Search the entries below for the word "SundayMondayTuesdayWednesdayThursdayFrid" and copy every line where it appears.

§ Provided information:
=====

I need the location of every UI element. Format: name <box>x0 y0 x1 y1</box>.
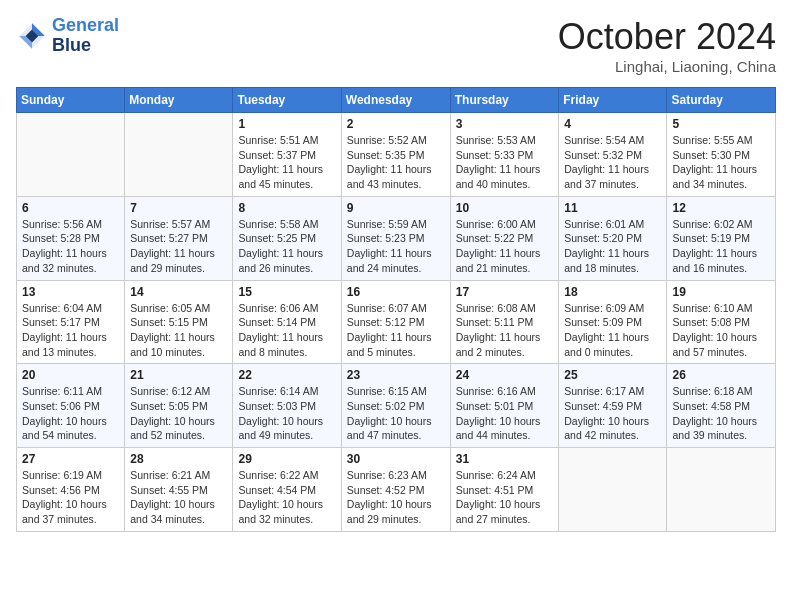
logo-text: GeneralBlue <box>52 16 119 56</box>
weekday-header: Tuesday <box>233 88 341 113</box>
day-info: Sunrise: 5:57 AM Sunset: 5:27 PM Dayligh… <box>130 217 227 276</box>
weekday-header: Monday <box>125 88 233 113</box>
day-number: 17 <box>456 285 554 299</box>
day-info: Sunrise: 5:51 AM Sunset: 5:37 PM Dayligh… <box>238 133 335 192</box>
day-info: Sunrise: 5:55 AM Sunset: 5:30 PM Dayligh… <box>672 133 770 192</box>
day-number: 19 <box>672 285 770 299</box>
day-number: 1 <box>238 117 335 131</box>
calendar-cell: 15Sunrise: 6:06 AM Sunset: 5:14 PM Dayli… <box>233 280 341 364</box>
calendar-cell: 18Sunrise: 6:09 AM Sunset: 5:09 PM Dayli… <box>559 280 667 364</box>
calendar-cell: 2Sunrise: 5:52 AM Sunset: 5:35 PM Daylig… <box>341 113 450 197</box>
calendar-cell: 22Sunrise: 6:14 AM Sunset: 5:03 PM Dayli… <box>233 364 341 448</box>
day-number: 11 <box>564 201 661 215</box>
weekday-header: Sunday <box>17 88 125 113</box>
day-number: 4 <box>564 117 661 131</box>
calendar-week-row: 6Sunrise: 5:56 AM Sunset: 5:28 PM Daylig… <box>17 196 776 280</box>
calendar-cell <box>17 113 125 197</box>
calendar-cell: 25Sunrise: 6:17 AM Sunset: 4:59 PM Dayli… <box>559 364 667 448</box>
day-info: Sunrise: 5:58 AM Sunset: 5:25 PM Dayligh… <box>238 217 335 276</box>
day-number: 25 <box>564 368 661 382</box>
logo-icon <box>16 20 48 52</box>
day-number: 29 <box>238 452 335 466</box>
calendar-header-row: SundayMondayTuesdayWednesdayThursdayFrid… <box>17 88 776 113</box>
day-number: 2 <box>347 117 445 131</box>
day-number: 9 <box>347 201 445 215</box>
calendar-cell: 23Sunrise: 6:15 AM Sunset: 5:02 PM Dayli… <box>341 364 450 448</box>
calendar-cell: 10Sunrise: 6:00 AM Sunset: 5:22 PM Dayli… <box>450 196 559 280</box>
calendar-cell: 16Sunrise: 6:07 AM Sunset: 5:12 PM Dayli… <box>341 280 450 364</box>
day-info: Sunrise: 6:11 AM Sunset: 5:06 PM Dayligh… <box>22 384 119 443</box>
calendar-cell: 7Sunrise: 5:57 AM Sunset: 5:27 PM Daylig… <box>125 196 233 280</box>
day-info: Sunrise: 6:01 AM Sunset: 5:20 PM Dayligh… <box>564 217 661 276</box>
calendar-cell: 5Sunrise: 5:55 AM Sunset: 5:30 PM Daylig… <box>667 113 776 197</box>
day-info: Sunrise: 5:54 AM Sunset: 5:32 PM Dayligh… <box>564 133 661 192</box>
day-number: 28 <box>130 452 227 466</box>
day-number: 26 <box>672 368 770 382</box>
calendar-cell: 20Sunrise: 6:11 AM Sunset: 5:06 PM Dayli… <box>17 364 125 448</box>
day-info: Sunrise: 6:12 AM Sunset: 5:05 PM Dayligh… <box>130 384 227 443</box>
day-info: Sunrise: 6:22 AM Sunset: 4:54 PM Dayligh… <box>238 468 335 527</box>
weekday-header: Saturday <box>667 88 776 113</box>
day-info: Sunrise: 6:10 AM Sunset: 5:08 PM Dayligh… <box>672 301 770 360</box>
calendar-cell: 31Sunrise: 6:24 AM Sunset: 4:51 PM Dayli… <box>450 448 559 532</box>
calendar-cell: 26Sunrise: 6:18 AM Sunset: 4:58 PM Dayli… <box>667 364 776 448</box>
day-number: 24 <box>456 368 554 382</box>
calendar-cell: 4Sunrise: 5:54 AM Sunset: 5:32 PM Daylig… <box>559 113 667 197</box>
day-number: 13 <box>22 285 119 299</box>
calendar-cell: 27Sunrise: 6:19 AM Sunset: 4:56 PM Dayli… <box>17 448 125 532</box>
day-number: 22 <box>238 368 335 382</box>
month-title: October 2024 <box>558 16 776 58</box>
day-info: Sunrise: 5:56 AM Sunset: 5:28 PM Dayligh… <box>22 217 119 276</box>
calendar-cell: 12Sunrise: 6:02 AM Sunset: 5:19 PM Dayli… <box>667 196 776 280</box>
day-info: Sunrise: 6:14 AM Sunset: 5:03 PM Dayligh… <box>238 384 335 443</box>
day-info: Sunrise: 6:05 AM Sunset: 5:15 PM Dayligh… <box>130 301 227 360</box>
calendar-cell <box>667 448 776 532</box>
day-info: Sunrise: 6:23 AM Sunset: 4:52 PM Dayligh… <box>347 468 445 527</box>
day-info: Sunrise: 6:06 AM Sunset: 5:14 PM Dayligh… <box>238 301 335 360</box>
calendar-cell <box>125 113 233 197</box>
title-block: October 2024 Linghai, Liaoning, China <box>558 16 776 75</box>
day-info: Sunrise: 5:59 AM Sunset: 5:23 PM Dayligh… <box>347 217 445 276</box>
calendar-cell: 11Sunrise: 6:01 AM Sunset: 5:20 PM Dayli… <box>559 196 667 280</box>
calendar-cell: 6Sunrise: 5:56 AM Sunset: 5:28 PM Daylig… <box>17 196 125 280</box>
calendar-cell: 8Sunrise: 5:58 AM Sunset: 5:25 PM Daylig… <box>233 196 341 280</box>
day-number: 12 <box>672 201 770 215</box>
calendar-cell: 1Sunrise: 5:51 AM Sunset: 5:37 PM Daylig… <box>233 113 341 197</box>
calendar-cell: 17Sunrise: 6:08 AM Sunset: 5:11 PM Dayli… <box>450 280 559 364</box>
day-number: 15 <box>238 285 335 299</box>
day-info: Sunrise: 6:15 AM Sunset: 5:02 PM Dayligh… <box>347 384 445 443</box>
calendar-cell: 14Sunrise: 6:05 AM Sunset: 5:15 PM Dayli… <box>125 280 233 364</box>
weekday-header: Friday <box>559 88 667 113</box>
day-info: Sunrise: 6:17 AM Sunset: 4:59 PM Dayligh… <box>564 384 661 443</box>
day-number: 8 <box>238 201 335 215</box>
day-info: Sunrise: 5:53 AM Sunset: 5:33 PM Dayligh… <box>456 133 554 192</box>
day-number: 6 <box>22 201 119 215</box>
day-number: 20 <box>22 368 119 382</box>
calendar-cell: 19Sunrise: 6:10 AM Sunset: 5:08 PM Dayli… <box>667 280 776 364</box>
calendar-week-row: 13Sunrise: 6:04 AM Sunset: 5:17 PM Dayli… <box>17 280 776 364</box>
calendar-cell: 30Sunrise: 6:23 AM Sunset: 4:52 PM Dayli… <box>341 448 450 532</box>
calendar-cell: 24Sunrise: 6:16 AM Sunset: 5:01 PM Dayli… <box>450 364 559 448</box>
page-header: GeneralBlue October 2024 Linghai, Liaoni… <box>16 16 776 75</box>
day-info: Sunrise: 6:24 AM Sunset: 4:51 PM Dayligh… <box>456 468 554 527</box>
day-number: 27 <box>22 452 119 466</box>
day-info: Sunrise: 6:16 AM Sunset: 5:01 PM Dayligh… <box>456 384 554 443</box>
calendar-cell: 29Sunrise: 6:22 AM Sunset: 4:54 PM Dayli… <box>233 448 341 532</box>
day-number: 7 <box>130 201 227 215</box>
calendar-cell: 13Sunrise: 6:04 AM Sunset: 5:17 PM Dayli… <box>17 280 125 364</box>
calendar-week-row: 1Sunrise: 5:51 AM Sunset: 5:37 PM Daylig… <box>17 113 776 197</box>
day-info: Sunrise: 6:19 AM Sunset: 4:56 PM Dayligh… <box>22 468 119 527</box>
day-number: 21 <box>130 368 227 382</box>
logo: GeneralBlue <box>16 16 119 56</box>
day-number: 10 <box>456 201 554 215</box>
day-info: Sunrise: 6:09 AM Sunset: 5:09 PM Dayligh… <box>564 301 661 360</box>
calendar-week-row: 20Sunrise: 6:11 AM Sunset: 5:06 PM Dayli… <box>17 364 776 448</box>
day-info: Sunrise: 6:08 AM Sunset: 5:11 PM Dayligh… <box>456 301 554 360</box>
day-info: Sunrise: 6:00 AM Sunset: 5:22 PM Dayligh… <box>456 217 554 276</box>
day-number: 31 <box>456 452 554 466</box>
weekday-header: Wednesday <box>341 88 450 113</box>
calendar-week-row: 27Sunrise: 6:19 AM Sunset: 4:56 PM Dayli… <box>17 448 776 532</box>
calendar-cell: 3Sunrise: 5:53 AM Sunset: 5:33 PM Daylig… <box>450 113 559 197</box>
calendar: SundayMondayTuesdayWednesdayThursdayFrid… <box>16 87 776 532</box>
day-number: 5 <box>672 117 770 131</box>
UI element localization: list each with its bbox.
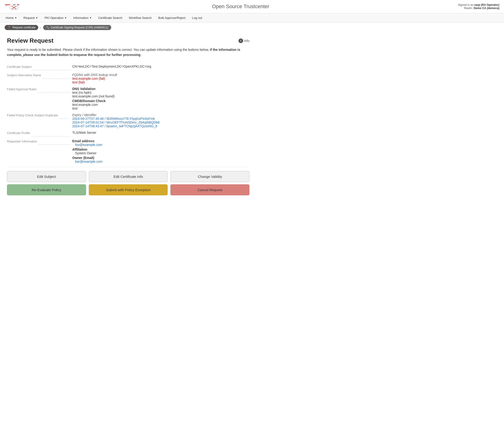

=====

§ Solution to this exercise:
calendar-header-row: SundayMondayTuesdayWednesdayThursdayFrid… <box>17 88 776 113</box>
calendar: SundayMondayTuesdayWednesdayThursdayFrid… <box>16 87 776 532</box>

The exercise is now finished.